First days in Myanmar

I've always been the last-minute decision making kind. Impulsive trips, changes of plans and spontaneously saying YES to pretty much anything that comes my way, they happen on a daily basis. Which is nice because one moment you're dreaming of doing a yoga retreat on a Thai island and two minutes later you're booking a flight to Myanmar. The disadvantage of the forever last-minute state of mind, is the cost price. You pay a lot more for impulsivity than for well prepared, pre-organised travels. I'm as good at organising trips as a dysfunctional poodle, so I'm happy to pay the extra bucks.

Myanmar it is. A country I knew nothing about (I consider research part of the organising process, plus I love to arrive somewhere with no expectations, ready to fill up the blank page). Arriving on the second day of monsoon season is of course all part of the non-existing plan. It is pouring down in Yangon, but I don't mind. The day before, Jessica messages me saying she moved to Yangon, so we should meet up. This makes my heart dance, because I met Jess in Kathmandu six years ago, where we lived together in the house of the loveliest Nepalese family. So Yangon is all about catching up over delicious food. Two of my favourite things in life!

When the sun comes out, we wander around the Sunday morning city streets. Red betelnut spit colours the pavement. Men smoking, chewing, giving us a black toothed smile. Small shops specialise in one item, selling a hundred pieces of the very same thing. Fried crickets, a goldfish in a plastic bag, a single cigarette, remote controls, padlocks, pigeon food, anything you can think of. I like it and so do the pigeons, happily sitting on the wires keeping Yangon in and out of electricity.

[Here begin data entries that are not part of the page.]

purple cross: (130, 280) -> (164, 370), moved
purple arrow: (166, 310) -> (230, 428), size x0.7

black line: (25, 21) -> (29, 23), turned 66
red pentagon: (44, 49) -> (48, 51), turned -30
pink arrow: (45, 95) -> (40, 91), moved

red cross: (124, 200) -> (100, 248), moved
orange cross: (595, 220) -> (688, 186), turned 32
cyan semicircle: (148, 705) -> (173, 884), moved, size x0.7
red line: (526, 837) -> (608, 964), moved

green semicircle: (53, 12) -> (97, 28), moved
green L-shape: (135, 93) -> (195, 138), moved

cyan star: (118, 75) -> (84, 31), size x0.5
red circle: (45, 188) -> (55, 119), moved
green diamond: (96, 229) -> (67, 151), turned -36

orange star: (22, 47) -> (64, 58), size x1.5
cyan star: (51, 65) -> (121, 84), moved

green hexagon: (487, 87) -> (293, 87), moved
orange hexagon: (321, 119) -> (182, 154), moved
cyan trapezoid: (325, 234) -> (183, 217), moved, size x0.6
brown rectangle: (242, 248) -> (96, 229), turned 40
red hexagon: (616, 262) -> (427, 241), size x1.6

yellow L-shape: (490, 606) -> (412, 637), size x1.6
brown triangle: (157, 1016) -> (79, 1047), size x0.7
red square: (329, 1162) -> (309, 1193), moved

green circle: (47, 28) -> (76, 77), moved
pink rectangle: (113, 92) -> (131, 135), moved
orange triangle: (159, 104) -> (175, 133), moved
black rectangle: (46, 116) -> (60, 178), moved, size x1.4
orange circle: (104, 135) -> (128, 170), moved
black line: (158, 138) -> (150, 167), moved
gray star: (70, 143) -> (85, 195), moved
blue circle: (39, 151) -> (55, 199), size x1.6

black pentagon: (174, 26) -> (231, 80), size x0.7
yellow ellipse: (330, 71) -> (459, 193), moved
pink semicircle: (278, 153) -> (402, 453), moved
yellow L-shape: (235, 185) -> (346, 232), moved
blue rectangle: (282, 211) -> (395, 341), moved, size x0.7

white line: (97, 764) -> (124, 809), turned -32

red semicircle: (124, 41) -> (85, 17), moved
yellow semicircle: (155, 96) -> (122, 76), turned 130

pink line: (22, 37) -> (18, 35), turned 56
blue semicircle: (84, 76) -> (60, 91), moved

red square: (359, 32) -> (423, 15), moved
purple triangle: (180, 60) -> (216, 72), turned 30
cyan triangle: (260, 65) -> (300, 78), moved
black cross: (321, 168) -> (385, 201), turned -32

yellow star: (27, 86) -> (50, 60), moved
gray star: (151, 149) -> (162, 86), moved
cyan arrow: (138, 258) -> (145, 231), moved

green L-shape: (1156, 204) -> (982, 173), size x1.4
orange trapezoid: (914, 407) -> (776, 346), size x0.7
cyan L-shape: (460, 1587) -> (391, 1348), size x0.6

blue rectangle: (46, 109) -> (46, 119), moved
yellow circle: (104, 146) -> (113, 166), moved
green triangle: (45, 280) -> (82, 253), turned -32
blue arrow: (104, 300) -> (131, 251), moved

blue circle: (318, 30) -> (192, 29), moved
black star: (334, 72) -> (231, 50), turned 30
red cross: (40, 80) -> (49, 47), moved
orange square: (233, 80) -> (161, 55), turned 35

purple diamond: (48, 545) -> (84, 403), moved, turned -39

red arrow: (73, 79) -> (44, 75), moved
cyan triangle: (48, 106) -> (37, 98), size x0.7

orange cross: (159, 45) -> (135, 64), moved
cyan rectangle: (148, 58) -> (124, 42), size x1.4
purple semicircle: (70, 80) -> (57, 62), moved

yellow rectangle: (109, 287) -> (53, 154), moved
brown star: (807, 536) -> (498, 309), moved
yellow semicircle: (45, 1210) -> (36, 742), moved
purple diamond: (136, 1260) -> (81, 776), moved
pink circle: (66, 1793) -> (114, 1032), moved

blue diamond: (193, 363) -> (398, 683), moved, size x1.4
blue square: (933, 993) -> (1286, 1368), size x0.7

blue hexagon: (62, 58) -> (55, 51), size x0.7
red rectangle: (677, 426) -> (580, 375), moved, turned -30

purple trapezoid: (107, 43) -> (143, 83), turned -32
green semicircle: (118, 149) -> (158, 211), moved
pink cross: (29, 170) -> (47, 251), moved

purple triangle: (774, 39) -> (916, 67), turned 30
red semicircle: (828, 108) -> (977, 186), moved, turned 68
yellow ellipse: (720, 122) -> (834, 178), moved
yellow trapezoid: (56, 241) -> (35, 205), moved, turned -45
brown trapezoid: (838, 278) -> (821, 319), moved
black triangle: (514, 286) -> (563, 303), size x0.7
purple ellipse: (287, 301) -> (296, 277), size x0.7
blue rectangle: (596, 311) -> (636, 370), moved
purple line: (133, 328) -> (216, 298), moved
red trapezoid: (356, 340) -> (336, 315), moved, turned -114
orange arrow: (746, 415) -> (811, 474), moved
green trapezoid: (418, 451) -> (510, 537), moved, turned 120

The hostel I stay at, doesn't have electricity or running water at the time. It does have two of the most fabulous women I've ever met. A couple of awesome chicks who travel under the name 'Those Bucket Girls'. Within the first ten minutes, stories of shame are shared. Before I know it, we spend ten days together, driving through Myanmar on bicycles, scooters, boats, tuktuks and taxis. And the finest kind of night bus I have ever laid eyes on. The one where you look around and realise you're actually on a business class plane - but then a bus! Hostess in beautiful purple outfit serving coffee, tea, crazy green spongecake and all. The real deal. So we leave Yangon in style. Smelling like dirty backpackers due to the lack of showers, but in style.